CLICK HERE for a Google Maps Link to Goose Point, which is now part of the Big Branch Marsh National Wildlife Refuge.
Early planning for the Lake Pontchartrain Causeway included a proposal for building a bridge between Milneburg in New Orleans and Lacombe, with Goose Point being the northern end of the structure.
One can only imagine what Lacombe would look like today if the causeway had been built to tie into Goose Point.

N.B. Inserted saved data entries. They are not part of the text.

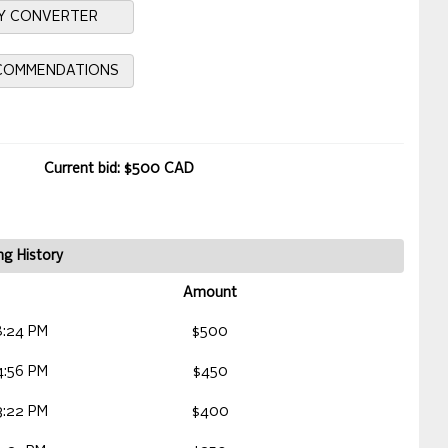
Y CONVERTER
ECOMMENDATIONS
Current bid: $500 CAD
ng History
Amount
8:24 PM
$500
4:56 PM
$450
3:22 PM
$400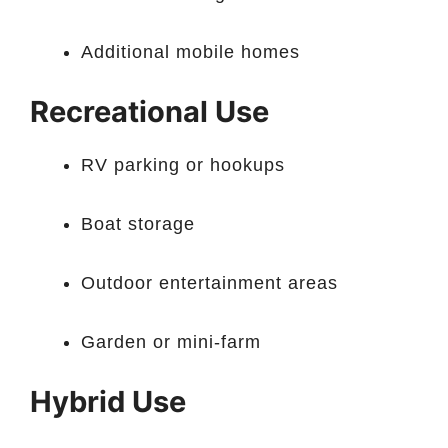
Additional mobile homes
Recreational Use
RV parking or hookups
Boat storage
Outdoor entertainment areas
Garden or mini-farm
Hybrid Use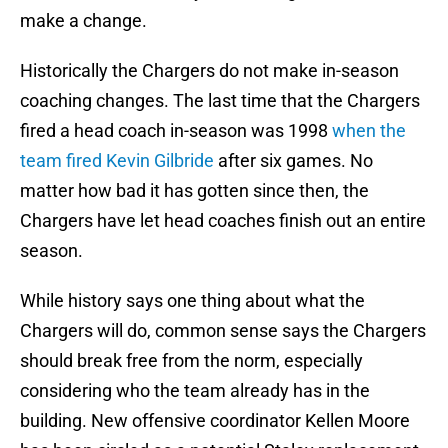
make a change.
Historically the Chargers do not make in-season
coaching changes. The last time that the Chargers
fired a head coach in-season was 1998
when the
team fired Kevin Gilbride
after six games. No
matter how bad it has gotten since then, the
Chargers have let head coaches finish out an entire
season.
While history says one thing about what the
Chargers will do, common sense says the Chargers
should break free from the norm, especially
considering who the team already has in the
building. New offensive coordinator Kellen Moore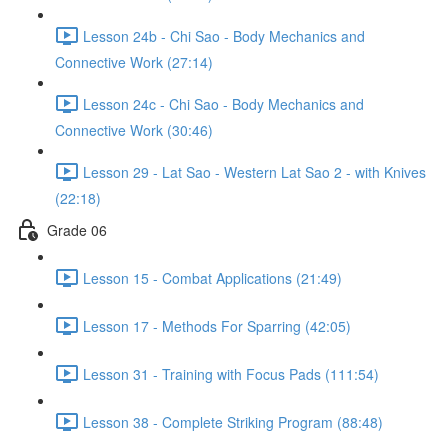
Lesson 24b - Chi Sao - Body Mechanics and
Connective Work (27:14)
Lesson 24c - Chi Sao - Body Mechanics and
Connective Work (30:46)
Lesson 29 - Lat Sao - Western Lat Sao 2 - with Knives
(22:18)
Grade 06
Lesson 15 - Combat Applications (21:49)
Lesson 17 - Methods For Sparring (42:05)
Lesson 31 - Training with Focus Pads (111:54)
Lesson 38 - Complete Striking Program (88:48)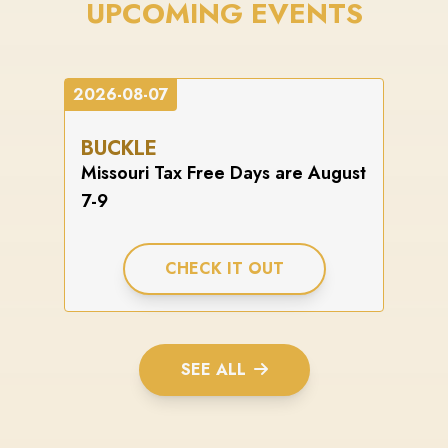
UPCOMING EVENTS
2026-08-07
BUCKLE
Missouri Tax Free Days are August
7-9
CHECK IT OUT
SEE ALL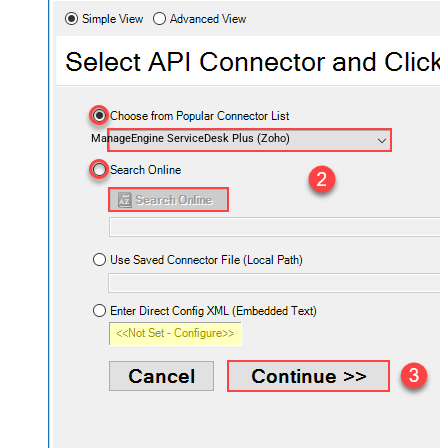
ManageEngine ServiceDesk Plus (Zoho)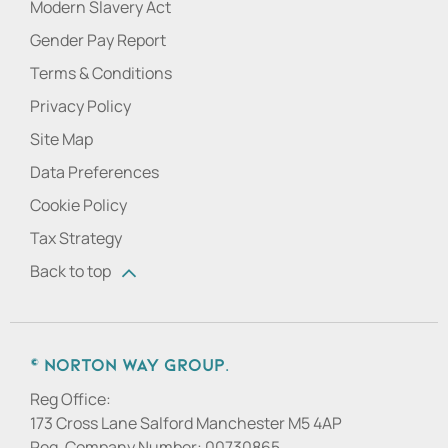
Modern Slavery Act
Gender Pay Report
Terms & Conditions
Privacy Policy
Site Map
Data Preferences
Cookie Policy
Tax Strategy
Back to top
© Norton Way Group.
Reg Office:
173 Cross Lane Salford Manchester M5 4AP
Reg. Company Number:
00730865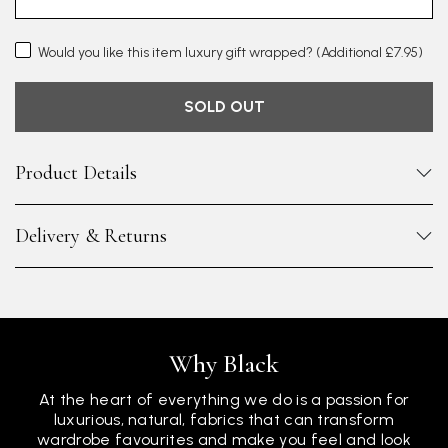
Would you like this item luxury gift wrapped?
(Additional £7.95)
SOLD OUT
Product Details
Delivery & Returns
Why Black
At the heart of everything we do is a passion for
luxurious, natural, fabrics that can transform
wardrobe favourites and make you feel and look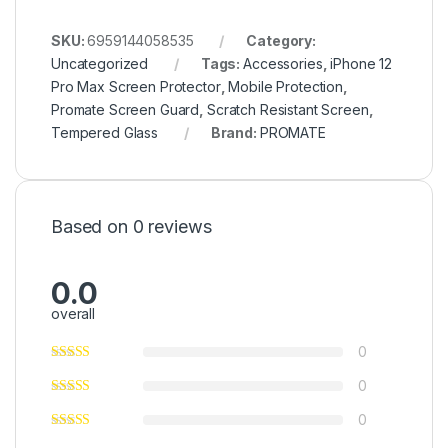
SKU:
6959144058535
Category:
Uncategorized
Tags:
Accessories
,
iPhone 12
Pro Max Screen Protector
,
Mobile Protection
,
Promate Screen Guard
,
Scratch Resistant Screen
,
Tempered Glass
Brand:
PROMATE
Based on 0 reviews
0.0
overall
0
0
0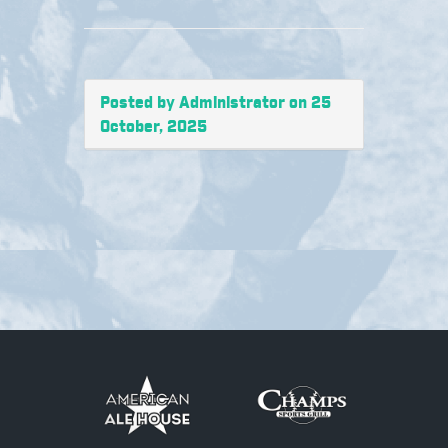
Posted by Administrator on 25
October, 2025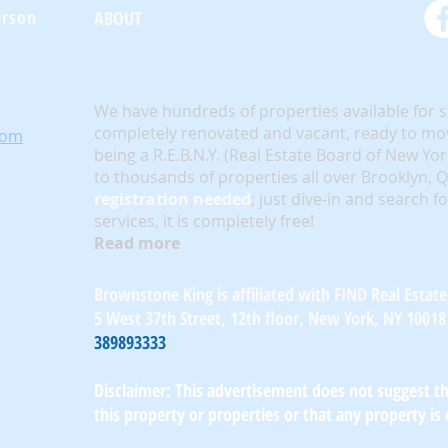
erson
ABOUT
We have hundreds of properties available for 
completely renovated and vacant, ready to mov
com
being a R.E.B.N.Y. (Real Estate Board of New Yo
to thousands of properties all over Brooklyn,
registration needed
; just dive-in and search f
services, it is completely free!
Read more
Brownstone King is affiliated with FIND Real Estate
5 West 37th Street, 12th floor, New York, NY 10018
389893333
Disclaimer: This advertisement does not suggest tha
this property or properties or that any property is 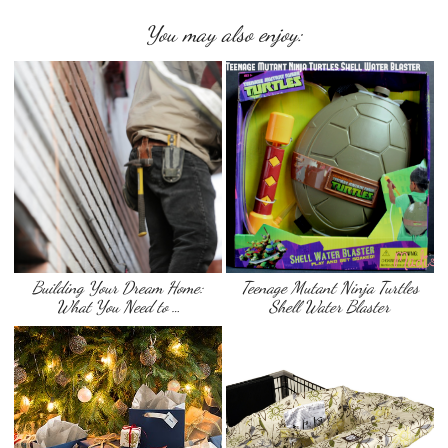
You may also enjoy:
Building Your Dream Home:
Teenage Mutant Ninja Turtles
What You Need to …
Shell Water Blaster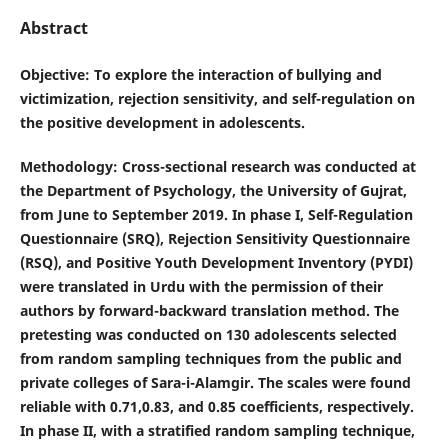
Abstract
Objective
: To explore the interaction of bullying and
victimization, rejection sensitivity, and self-regulation on
the positive development in adolescents.
Methodology
: Cross-sectional research was conducted at
the Department of Psychology, the University of Gujrat,
from June to September 2019. In phase I, Self-Regulation
Questionnaire (SRQ), Rejection Sensitivity Questionnaire
(RSQ), and Positive Youth Development Inventory (PYDI)
were translated in Urdu with the permission of their
authors by forward-backward translation method. The
pretesting was conducted on 130 adolescents selected
from random sampling techniques from the public and
private colleges of Sara-i-Alamgir. The scales were found
reliable with 0.71,0.83, and 0.85 coefficients, respectively.
In phase II, with a stratified random sampling technique,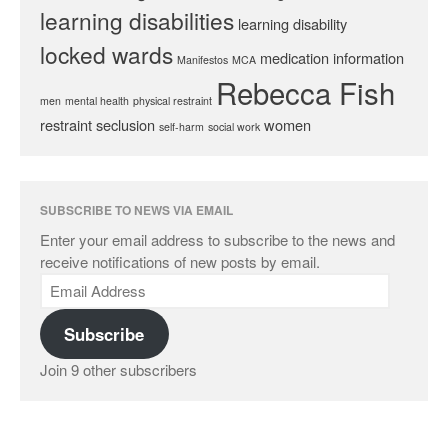
learning disabilities
learning disability
locked wards
medication information
Manifestos
MCA
Rebecca Fish
men
mental health
physical restraint
restraint
seclusion
women
self-harm
social work
SUBSCRIBE TO NEWS VIA EMAIL
Enter your email address to subscribe to the news and
receive notifications of new posts by email.
Subscribe
Join 9 other subscribers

A couple more views of Goose Point in 1975...
Goose Point
The LSU Law School has an interesting take on the wetlands south of Lacombe. "Goose Point is a marsh area north of New Orleans. It is on an ancient Pleistocene plain, not river sediment. It has no water pumping or levees, no canals, no oil and gas production, or the other human-driven factors that are claimed to cause wetlands loss. Yet Goose Point displays the same patterns of land loss as regions of the delta. Goose Point, along with the rest of the Mississippi Delta, is very well characterized geologically. Goose Point is crossed by faults and is subject to tectonic subsidence, i.e., deep level subsidence that has nothing to do with compaction of river sediments. This deep subsidence and movement of fault blocks, combined with sea level rise, is sufficient to cause the typical land loss seen in Louisiana coastal wetlands."